El colectivo pide regular la profesión para impedir el intrusismo que ha provocado daños en el patrimonio

La fallida restauración del Ecce Homo de Borja a cargo de Cecilia Giménez dio la vuelta al mundo en el año 2012. Pero no se trata de un caso único, ya que este tipo de intervenciones inadecuadas sobre el patrimonio artístico son más frecuentes de lo que parece y provocan «cambios irreversibles» en algunas obras. Un ejemplo lo acaba de padecer un coleccionista particular de València, quien encargó por unos 1.200 euros a un restaurador de muebles la limpieza de una copia de una de las famosas Inmaculadas de Murillo. Su sorpresa fue mayúscula cuando, al devolverle la pieza, vio que el rostro estaba completamente desfigurado. Al pedirle explicaciones al autor de la 'restauración', este intentó 'solucionar' el problema, pero el resultado del trabajo ha sido una imagen que nada tiene que ver con la original. Ahora, el coleccionista se ha puesto en contacto con otro especialista, este sí formado para esta labor, que intentará rehabilitar la obra. La vicepresidenta de Relaciones Internas y coordinadora de la Asociación Profesional de Conservadores Restauradores de España (ACRE), María Borja, explica que aberraciones como esta son «mucho más frecuentes de lo que se piensa». «Solo conocemos los casos que la sociedad denuncia a través de prensa o redes sociales, pero hay multitud de situaciones donde las obras son intervenidas por personas que no tienen formación. Las obras sufren este tipo de intervenciones no-profesionales, pudiendo, provocar un cambio irreversible», asevera.

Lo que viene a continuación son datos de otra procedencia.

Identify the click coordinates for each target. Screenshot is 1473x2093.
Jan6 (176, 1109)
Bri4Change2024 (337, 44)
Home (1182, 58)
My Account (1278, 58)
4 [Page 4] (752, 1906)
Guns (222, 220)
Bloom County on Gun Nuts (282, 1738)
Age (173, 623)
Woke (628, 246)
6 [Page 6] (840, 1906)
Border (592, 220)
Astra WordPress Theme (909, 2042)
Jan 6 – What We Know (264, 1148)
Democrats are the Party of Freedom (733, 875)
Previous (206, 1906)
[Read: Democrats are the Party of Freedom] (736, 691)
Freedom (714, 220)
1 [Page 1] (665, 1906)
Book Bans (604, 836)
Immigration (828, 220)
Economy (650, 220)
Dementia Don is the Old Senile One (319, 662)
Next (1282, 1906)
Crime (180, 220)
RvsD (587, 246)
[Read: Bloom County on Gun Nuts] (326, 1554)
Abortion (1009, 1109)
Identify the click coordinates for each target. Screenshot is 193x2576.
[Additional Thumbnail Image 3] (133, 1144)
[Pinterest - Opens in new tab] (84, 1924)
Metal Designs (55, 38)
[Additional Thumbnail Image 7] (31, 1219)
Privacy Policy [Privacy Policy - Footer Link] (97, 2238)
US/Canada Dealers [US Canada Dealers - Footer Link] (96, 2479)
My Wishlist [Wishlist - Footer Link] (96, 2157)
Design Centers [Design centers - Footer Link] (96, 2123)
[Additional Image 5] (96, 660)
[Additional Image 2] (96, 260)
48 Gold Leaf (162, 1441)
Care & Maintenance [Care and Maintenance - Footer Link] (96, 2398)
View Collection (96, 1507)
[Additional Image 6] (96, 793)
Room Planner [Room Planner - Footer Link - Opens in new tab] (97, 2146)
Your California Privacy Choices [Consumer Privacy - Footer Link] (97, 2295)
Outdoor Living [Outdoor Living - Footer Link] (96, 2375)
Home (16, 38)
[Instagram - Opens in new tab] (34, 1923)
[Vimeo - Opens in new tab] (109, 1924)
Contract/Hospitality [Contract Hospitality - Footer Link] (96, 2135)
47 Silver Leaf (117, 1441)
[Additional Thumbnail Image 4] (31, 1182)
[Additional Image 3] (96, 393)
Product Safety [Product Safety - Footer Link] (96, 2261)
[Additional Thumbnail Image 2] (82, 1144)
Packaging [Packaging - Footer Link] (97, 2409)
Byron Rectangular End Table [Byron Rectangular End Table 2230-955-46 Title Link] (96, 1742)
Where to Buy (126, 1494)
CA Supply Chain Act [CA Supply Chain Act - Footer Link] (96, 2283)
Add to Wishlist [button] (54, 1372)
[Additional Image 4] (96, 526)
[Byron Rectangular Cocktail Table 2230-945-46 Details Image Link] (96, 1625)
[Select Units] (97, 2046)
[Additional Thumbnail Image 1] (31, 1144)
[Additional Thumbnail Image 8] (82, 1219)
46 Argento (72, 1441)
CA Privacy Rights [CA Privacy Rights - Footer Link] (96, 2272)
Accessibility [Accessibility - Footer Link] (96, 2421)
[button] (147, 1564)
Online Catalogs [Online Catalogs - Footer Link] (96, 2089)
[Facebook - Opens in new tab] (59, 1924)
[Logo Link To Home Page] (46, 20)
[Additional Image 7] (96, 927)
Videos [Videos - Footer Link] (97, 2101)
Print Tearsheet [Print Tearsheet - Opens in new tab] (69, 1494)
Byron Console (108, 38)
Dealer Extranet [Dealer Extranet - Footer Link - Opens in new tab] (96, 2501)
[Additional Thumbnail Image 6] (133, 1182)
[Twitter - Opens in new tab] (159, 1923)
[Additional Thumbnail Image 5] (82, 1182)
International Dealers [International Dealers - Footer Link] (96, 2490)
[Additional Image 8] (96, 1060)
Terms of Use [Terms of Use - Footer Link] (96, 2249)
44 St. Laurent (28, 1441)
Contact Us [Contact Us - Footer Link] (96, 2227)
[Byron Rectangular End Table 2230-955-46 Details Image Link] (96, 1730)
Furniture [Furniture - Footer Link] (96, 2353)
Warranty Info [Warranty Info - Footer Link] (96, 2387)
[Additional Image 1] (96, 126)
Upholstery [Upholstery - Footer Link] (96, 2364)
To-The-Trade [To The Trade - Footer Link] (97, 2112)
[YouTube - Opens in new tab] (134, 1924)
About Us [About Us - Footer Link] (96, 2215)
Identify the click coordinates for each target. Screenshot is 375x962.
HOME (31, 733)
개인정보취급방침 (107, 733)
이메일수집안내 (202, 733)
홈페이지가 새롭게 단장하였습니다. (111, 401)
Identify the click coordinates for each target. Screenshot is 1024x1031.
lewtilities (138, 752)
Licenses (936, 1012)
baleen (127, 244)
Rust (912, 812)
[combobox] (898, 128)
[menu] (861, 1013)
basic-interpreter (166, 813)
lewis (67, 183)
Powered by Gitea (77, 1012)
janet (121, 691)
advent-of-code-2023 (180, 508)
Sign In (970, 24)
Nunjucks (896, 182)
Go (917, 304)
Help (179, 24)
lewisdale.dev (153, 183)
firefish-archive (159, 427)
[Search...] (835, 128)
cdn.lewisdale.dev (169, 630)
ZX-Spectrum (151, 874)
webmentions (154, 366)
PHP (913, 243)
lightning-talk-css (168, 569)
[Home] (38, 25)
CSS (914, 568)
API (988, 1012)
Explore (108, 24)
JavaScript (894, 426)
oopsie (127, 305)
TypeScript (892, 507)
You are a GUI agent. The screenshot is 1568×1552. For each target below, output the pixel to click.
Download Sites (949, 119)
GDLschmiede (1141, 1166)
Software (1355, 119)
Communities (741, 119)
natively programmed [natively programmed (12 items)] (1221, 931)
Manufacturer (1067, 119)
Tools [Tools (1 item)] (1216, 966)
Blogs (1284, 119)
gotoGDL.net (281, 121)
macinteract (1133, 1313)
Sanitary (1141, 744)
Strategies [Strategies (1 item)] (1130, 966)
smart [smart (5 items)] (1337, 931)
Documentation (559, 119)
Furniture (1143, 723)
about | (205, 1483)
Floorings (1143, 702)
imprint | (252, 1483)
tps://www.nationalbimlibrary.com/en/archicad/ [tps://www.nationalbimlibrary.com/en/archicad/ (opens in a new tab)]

Sobre si son necesarios cambios normativos para evitar este intrusismo laboral, esta portavoz señala que la profesión del conservador no está regulada, por eso este es uno de los objetivos fundamentales de ACRE. De hecho, son los propietarios de los BIC los tienen la obligación que informar a la administración si van a ser intervenidos. Pero sucede que muchos propietarios no tienen declarada la obra en la Conselleria de Cultura, y, por lo tanto, no están obligado a comunicar la intervención, por lo que no hay ningún tipo de control sobre ella.